Star Trek: Lower Decks and the Want to be Horny

DW discusses the recent “controversy” in the Star Trek community brought on by the latest episode of Lower Decks.

You know, initially, I had started writing this like my usual review/recap/analysis of Lower Decks episodes I’ve been doing all season, but this time I just couldn’t get anything on the page. The reason for this being that since “I, Excretus” aired, the entirety of Star Trek fandom has been wrapped up in a seemingly endless cycle of pearl-clutching. I personally haven’t encountered people I know saying anything like this, which is a nice feeling to know you’ve managed to curate your space well enough you don’t have to see All The Bullshit, but I have seen it around and frankly, Star Trek fans are taking the gold for Biggest Fandom Disappointment.

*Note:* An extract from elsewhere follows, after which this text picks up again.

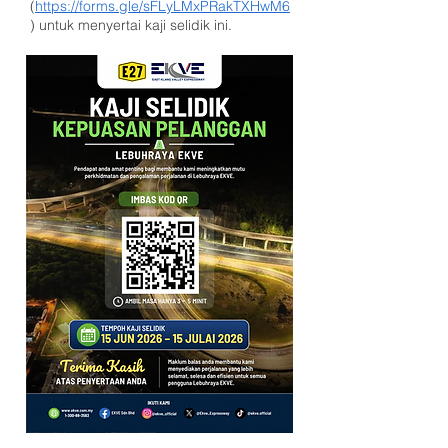
(
https://forms.gle/sFLyLMxPRakTXHwM6
) untuk menyertai kaji selidik ini.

You may ask yourself, “What is so horrific in the eighth episode of Lower Decks S2 that the entirety of Star Trek fandom has been whinging for a solid week?” The answer is simply: horny. In “I, Excretus” there is a blink-and-you’ll-miss-it gag where Boimler, naked as the day he was born, is spread eagle with a censor bar over his genitalia. Which, yes, is still pretty explicit by Star Trek standards but the context is in a longer gag which is a reference to the infamous episode, “The Naked Now”. Which, I should note, is the literal third episode ever of the much-beloved Star Trek: The Next Generation. In the episode, essentially everyone catches a horny frat bro disease and Tash Yarr has decided Data is her own personal human-shaped future vibrator. 

TNG is also the show that gave us one of my own personal favorite characters in all of Trek lore, Lwaxana Troi, the mother of the Enterprise’s counselor, Deanna Troi. The elder Troi is portrayed by Majel Barret, wife of Gene Roddenberry. Why is this relevant? Well you see, the most concise way to describe the elder Troi is MILF. Lwaxana Troi’s entire character is just being an absolute horndog cougar. A great example of this is in the Deep Space Nine episode, “The Forsaken” (DS9 S1 E17) in which she gets stuck in a turbolift with Odo and says some late-night Cinemax programming level things to poor awkward Odo. 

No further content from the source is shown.